Ten minutes later, when he’d shown up at her dorm room, smelling of beer, he hadn’t apologized. He’d just started kissing her, sliding his hands up her shirt and pushing his beer-flavored tongue into her mouth.
Chris had been six feet tall, a hulking, round-shouldered red-faced guy with shaggy brown hair and a beard that extended down the sides of his neck. His size had made him somewhat appealing—the way Mark Medoff had been appealing—except Chris had lacked Mark’s sweetness and wit. He was almost a parody of a gross, grunting fraternity brother-slash-jock; crude, frequently drunk, perpetually horny. At least he’d been willing to take direction, to figure out what Abby liked in bed and try to execute some of it before passing out. And beggars, Abby had told herself, couldn’t be choosers.
For three months, Abby had hooked up with Chris, in her dorm room or, infrequently, in his fraternity house, always between the hours of eleven at night and five in the morning. She’d gotten to the point where the taste of beer made her horny, where she liked the feel of his wiry chest hair brushing against her breasts. Or maybe she just liked the idea that some guy wanted her, and had convinced herself that being with Chris was better than being alone. The nights were at least somewhat enjoyable. The mornings, however, were awful. If they were at her dorm, Chris would wake up and slink out before the sun came up. If they were at his frat house, he’d set his alarm for 5:00 a.m., escort her down the stairs, and send her out into the early morning, when it was still mostly dark outside, never once offering to walk her to her dorm. Chris, clearly, didn’t want to be seen with her; didn’t want his teammates or the brothers of Beta Theta Pi to know that he was dating (or just sleeping with) a big girl.
Abby only told a handful of friends about Chris, and they were not impressed. They told Abby that she deserved better. She knew that they were right, but even so, it had taken her a shamefully long time to end it. Half a loaf is better than none, she would think when her phone had buzzed at midnight, or one in the morning. She would shove condoms and a change of clothes into her backpack and go to him. A guy who only wants to sleep with me is better than no guy wanting me at all.
Finally, Abby had been out at a bar on College Avenue one night when Chris and his rugby teammates, still in their jerseys, had piled in through the door. Chris had seen her. Their eyes had met, and he’d turned away, pretending not to know her, laughing when one of the brothers had glanced at her, then looked away, muttering something in a low voice—something that Abby was pretty sure was a joke, at her expense. How do you get a fat girl into bed? Piece of cake.
Abby had started college feeling okay about herself or, at least, with no more than the average allotment of insecurities. She’d had friends. She’d had boyfriends. Maybe Camp Golden Hills, and Mark, had let her live in a bit of a bubble, insulated from the world’s judgment and scorn, believing that she was pretty and desirable. Staying with a guy like Chris would grind her down. It would leave her worse than she’d been at sixteen.
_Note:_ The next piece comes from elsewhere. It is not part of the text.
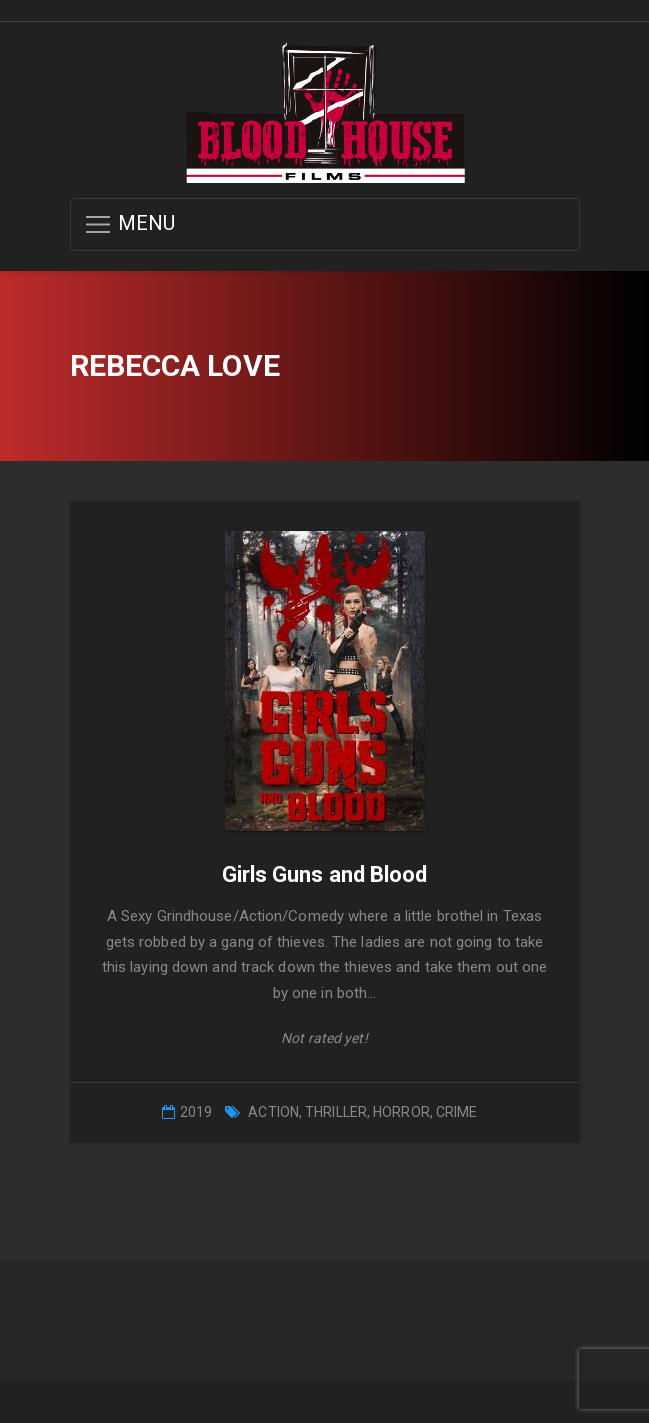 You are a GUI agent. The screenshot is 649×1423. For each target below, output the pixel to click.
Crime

“Sure, cool, whatever,” Chris had mumbled after the night he’d ignored her in the bar, when, instead of running to his fraternity house after he’d texted, she’d told him not to call her again and then had blocked his number, in case he decided to try. For the rest of her college years, there’d been no one steady. Occasional hookups, crushes that went nowhere. The guys she wanted to call her didn’t; the guys she never wanted to see again did.
Her longest relationship after college and before Mark had lasted just six months. She’d met David at Pup Jawn, where he worked walking dogs during the day while making the rounds of comedy club open mics at night, trying to make it as a stand-up comedian. This meant, Abby had learned, lots of unpaid gigs—gigs she was expected to attend, and even more time spent online, helping David make memes and Vines and YouTube videos, hoping one of them would go viral. Then, much to Abby’s surprise, one of them had. David had been a dead ringer for the then-president’s eldest adult son. He had amassed almost a million views of a video he’d done lip-syncing along to one of the son’s unhinged rants with talcum powder all over his upper lip and chin. Not the most sophisticated humor, Abby thought, but effective. In short order, David had acquired an agent, a manager, and a plane ticket to Los Angeles. “You understand, right?” he’d asked her, once his studio apartment—even less furnished than Abby’s—was packed up, and his worldly goods piled into a backpack and a pair of trash bags.